You might only get one chance at a big exit via acquisition. If you say no, your potential acquirer may look elsewhere and buy a rival, or their strategic priorities might change meaning your technology is no longer critical. Given the speed of technological progress, your tech could also end up being seen as Gen 1 where a Gen 2 is emerging. On the flipside, if your tech stays ahead, the acquirer could come back two years later when the business has scaled up and gained more traction, with a much better offer.

For these reasons, some useful questions to ask yourself include:

  • Are there many possible acquirers or is this offer likely to be your ultimate buyer anyway?
  • Are you likely to get a better offer in two years (when you may have had to take more capital)?
  • Will you be able to drive a competitive process from one offer, or could that potentially derail the initial offer — and even your customer relationship?
  • Will the management team be happy in the new company and do they agree on their ultimate vision?

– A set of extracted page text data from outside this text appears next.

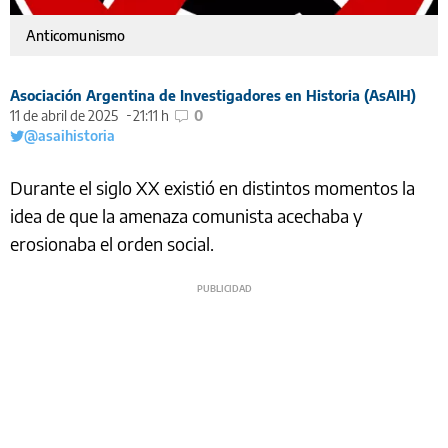
Anticomunismo
Asociación Argentina de Investigadores en Historia (AsAIH)
11 de abril de 2025
21:11 h
0
@asaihistoria
Durante el siglo XX existió en distintos momentos la
idea de que la amenaza comunista acechaba y
erosionaba el orden social.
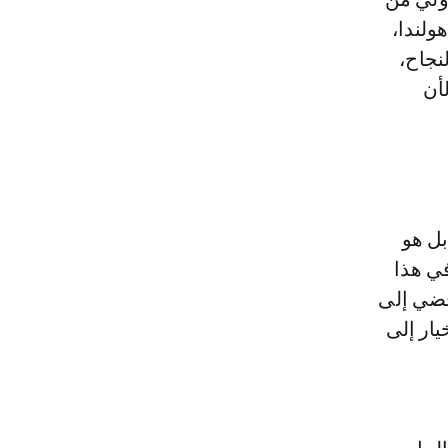
ولندا،
نجاح،
أن
بل هو
في هذا
فضي إلى
يار إلى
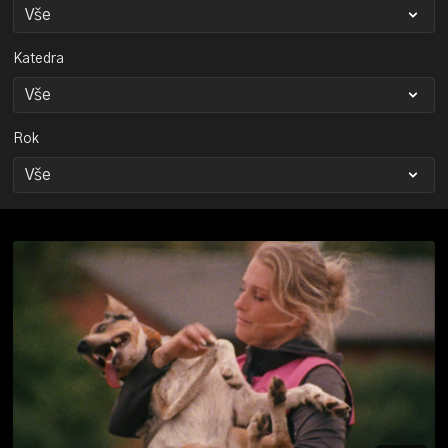
Katedra
Rok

For founder-led businesses, the final decision on whether to sell is often theirs and if they have an offer on the table for a life-changing sum, it can be hard to say no, especially if they’re not financially secure yet. For this reason, supporting secondary sales, or allowing key management to “take money off the table” along the way, can be important to de-risk their position and keep them motivated on the journey. Serial founders with a previous exit under their belt are in a stronger position here. They will be much less motivated to sell early and can build towards much larger outcomes.

The funding gap

It’s also easier to say no to an acquisition offer if you have an alternative, such as an offer from investors to fund the business on to the next stage. Later stage capital at Series C and D has been much harder to access for deep tech companies, particularly in Europe. This is changing, and the UK government’s recent launch of ‘Future Fund: Breakthrough’, a £375m fund for British tech scaleups, indicates the growing intention to plug this gap.

If you can make it through the funding gap and start growing revenues, your options open up.

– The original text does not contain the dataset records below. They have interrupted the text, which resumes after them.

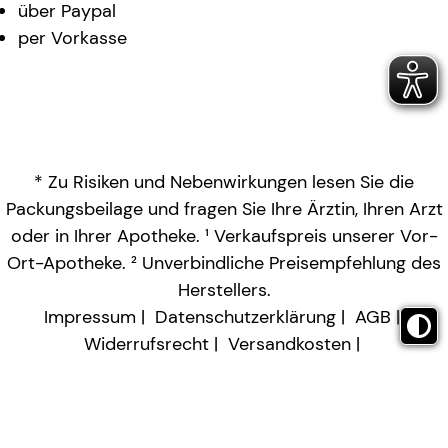
über Paypal
per Vorkasse
* Zu Risiken und Nebenwirkungen lesen Sie die
Packungsbeilage und fragen Sie Ihre Ärztin, Ihren Arzt
oder in Ihrer Apotheke. ¹ Verkaufspreis unserer Vor-
Ort-Apotheke. ² Unverbindliche Preisempfehlung des
Herstellers.
Impressum
Datenschutzerklärung
AGB
Widerrufsrecht
Versandkosten
Barrierefreiheitserklärung
Vertrag widerrufen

According to its founding investor, Humayun Sheikh, DeepMind might not have survived back in 2014 had it not been acquired by Google. Its $600m price was based on a great team and the “promise value” of its technology, but the company had not yet reached commercialisation, and could have found it difficult to keep fundraising.

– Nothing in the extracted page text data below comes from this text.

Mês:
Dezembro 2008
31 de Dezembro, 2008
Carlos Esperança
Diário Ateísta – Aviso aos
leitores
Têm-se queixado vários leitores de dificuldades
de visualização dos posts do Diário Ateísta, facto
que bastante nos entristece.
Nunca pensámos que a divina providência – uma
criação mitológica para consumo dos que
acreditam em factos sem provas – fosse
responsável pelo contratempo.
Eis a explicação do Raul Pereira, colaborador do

If you can make it through this funding gap and start growing revenues, your options really start to open up, and that multi-billion-dollar exit appears on the horizon. Darktrace did this very successfully and recently listed on the London Stock Exchange for £1.7 billion. Graphcore looks to be on a similar trajectory, but they are currently the exceptions rather than the norm.

What about an IPO?

IPOs tend to be less common in deeptech, partly because the most common acquirers are some of the biggest companies in the world, with very large cash reserves.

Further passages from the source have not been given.